悪いことをするよりは、何もしないほうがよい。悪いことをすれば、後で悔いる。単に何かの行為をするよりは、善いことをするほうがよい。なしおわって、後で悔いがない。
悪をなさぬ方がよい、なれば後に苦しみを招く。善を行えば、喜びと幸福を必ずもたらす。

詳細解説

この偈は、仏陀が祇園精舎で嫉妬深い妻に関して説かれたものである。物語によれば、夫が女中と不適切な関係を持った。妻はこれを知り、女中を縛り、耳と鼻を切り、部屋に閉じ込めた。罪を隠すため、妻は夫を誘い一緒に法を聞きに行った。二人は精舎に到着し、会衆の中に座った。その時、妻の親戚が訪ねてきた。彼らは部屋の扉を開け、家の残酷な状況を目撃し、女中を解放した。女中は精舎に行き、仏陀と僧衆に全てを告げた。仏陀は言われた。「誰も見ていないと思って悪をなしてはならない。善は、見られなくとも行うべきである。悪行は隠しても後に悔いを生む。善行は喜びをもたらす。」この出来事を通じて、仏陀はこの偈を説かれた。教えの最後に、この夫婦は初果(須入流果)を証した。女中を解放し、正法に導いた。古典ではこう言う:「善を行う者には福が、悪を行う者には禍がある。
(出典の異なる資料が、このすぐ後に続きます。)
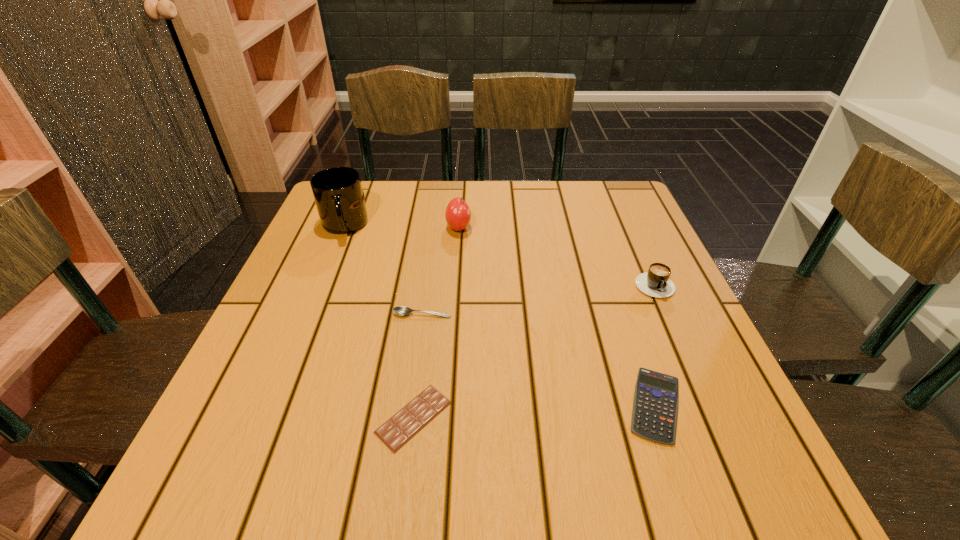 I want to click on free point located 0.290m on the left of the second tallest object, so click(x=331, y=227).

Locate an element on the screen. vacant space situated 0.370m with the handle on the side of the fourth nearest object is located at coordinates (738, 476).

Find the location of a particular element. The image size is (960, 540). free space located 0.240m on the right of the third nearest object is located at coordinates (570, 314).

At what (x,y) coordinates should I click in order to perform the action: click on vacant space located 0.150m on the left of the second shortest object. Please return your answer as a coordinate pair (x, y). The height and width of the screenshot is (540, 960). Looking at the image, I should click on (532, 405).

Find the location of a particular element. This screenshot has width=960, height=540. free region located 0.200m on the back of the shortest object is located at coordinates (428, 303).

Image resolution: width=960 pixels, height=540 pixels. Identify the location of mug located at the far edge. click(338, 194).

You are a GUI agent. You are given a task and a screenshot of the screen. Output one action in this format:
    pyautogui.click(x=<x>, y=<y>)
    Task: Click on the apple at the far edge
    Image resolution: width=960 pixels, height=540 pixels.
    Given the screenshot: What is the action you would take?
    click(x=458, y=215)

The image size is (960, 540). Identify the location of calculator present at the near edge. (655, 406).

Identify the location of chocolate bar at the near edge. Image resolution: width=960 pixels, height=540 pixels. (407, 422).

Where is `object at the left edge`? object at the left edge is located at coordinates (338, 194). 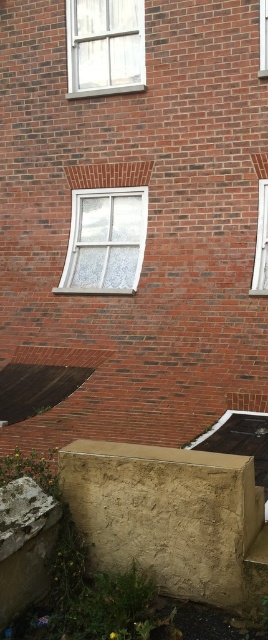 Question: Does white frosted glass window at center appear on the right side of white painted wood window at upper left?

Choices:
 (A) yes
 (B) no

Answer: (A)

Question: Which of the following is the closest to the observer?

Choices:
 (A) clear glass window at upper right
 (B) white glass window at right

Answer: (B)

Question: Can you confirm if white frosted glass window at center is positioned above clear glass window at upper right?

Choices:
 (A) yes
 (B) no

Answer: (B)

Question: Estimate the real-world distances between objects in this image. Which object is closer to the white painted wood window at upper left?

Choices:
 (A) clear glass window at upper right
 (B) white frosted glass window at center
 (C) white glass window at right

Answer: (B)

Question: Considering the relative positions of white frosted glass window at center and white painted wood window at upper left in the image provided, where is white frosted glass window at center located with respect to white painted wood window at upper left?

Choices:
 (A) left
 (B) right

Answer: (B)

Question: Which point is farther to the camera?

Choices:
 (A) (68, 44)
 (B) (266, 232)
 (C) (97, 188)
 (D) (266, 44)

Answer: (A) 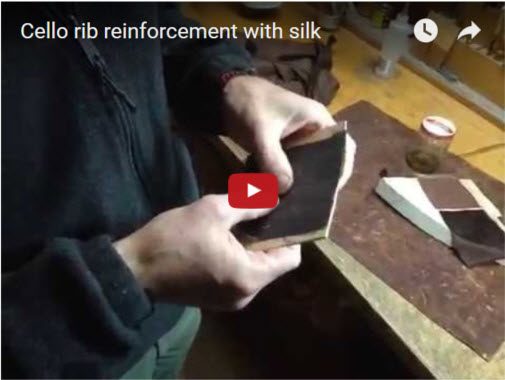 This screenshot has width=505, height=380. Identify the location of floor. (246, 355). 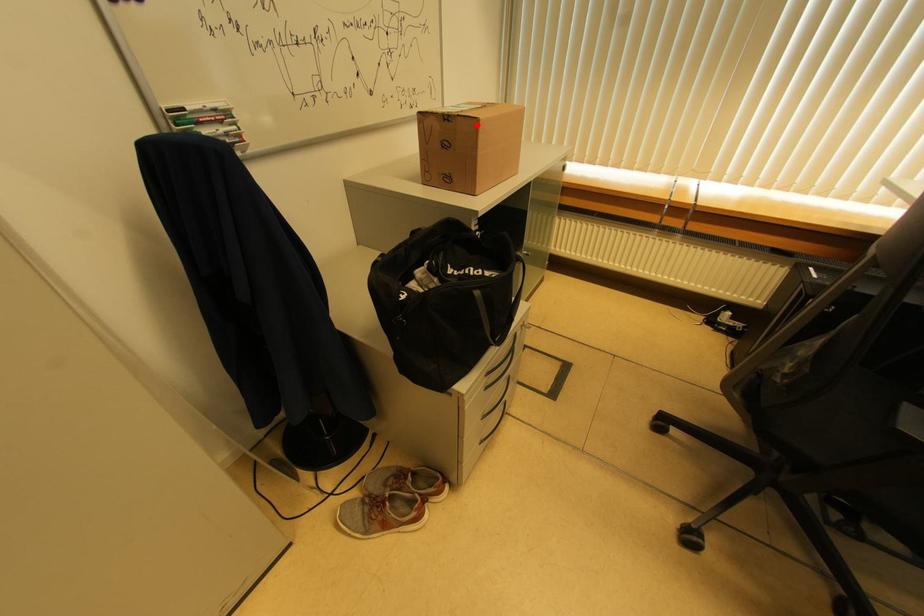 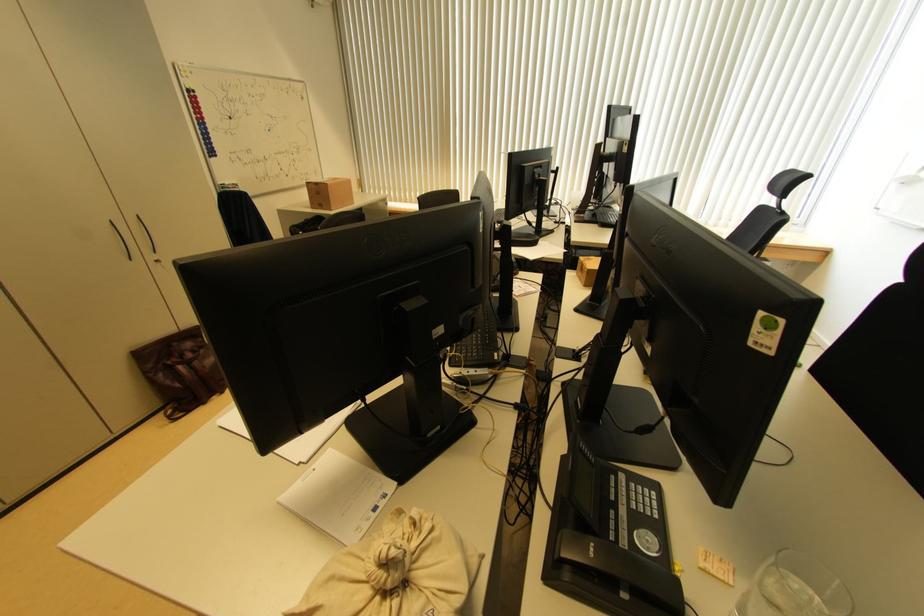 Question: I am providing you with two images of the same scene from different viewpoints. Given a red point in image1, look at the same physical point in image2. Is it:

Choices:
 (A) Closer to the viewpoint
 (B) Farther from the viewpoint

Answer: (A) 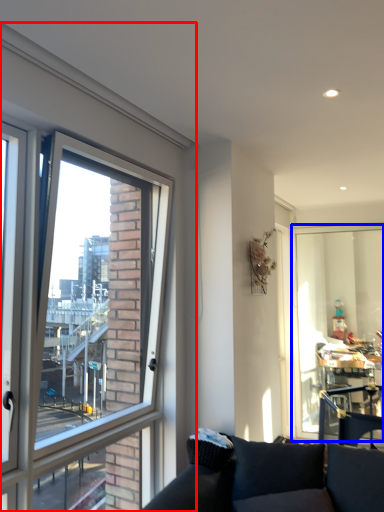 Question: Among these objects, which one is farthest to the camera, window (highlighted by a red box) or window screen (highlighted by a blue box)?

Choices:
 (A) window
 (B) window screen

Answer: (B) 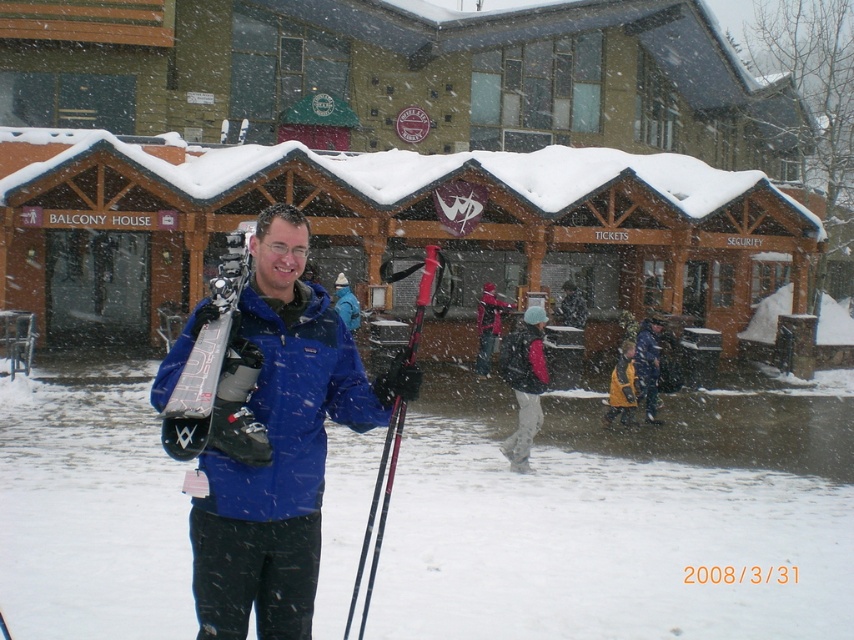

」ここでいう「天」とは、超自然的な存在ではなく、因果の法則を指す。慈悲と善行を行う者は大きな福報を得る。逆に他者に害を与える者は、必ず苦報を受ける。善悪の報いの時期は異なるが、必ず結果が現れる。仏陀は常に人々に悪業を避けるよう勧められた。善行は喜びをもたらす。人を助けること、微笑み、動物を慈しむことは真の幸福をもたらす。人を傷つければ悔恨と不安が生じ、まるで地獄に落ちるかのようである。この物語は、制御されない嫉妬が家族に与える危険も示している。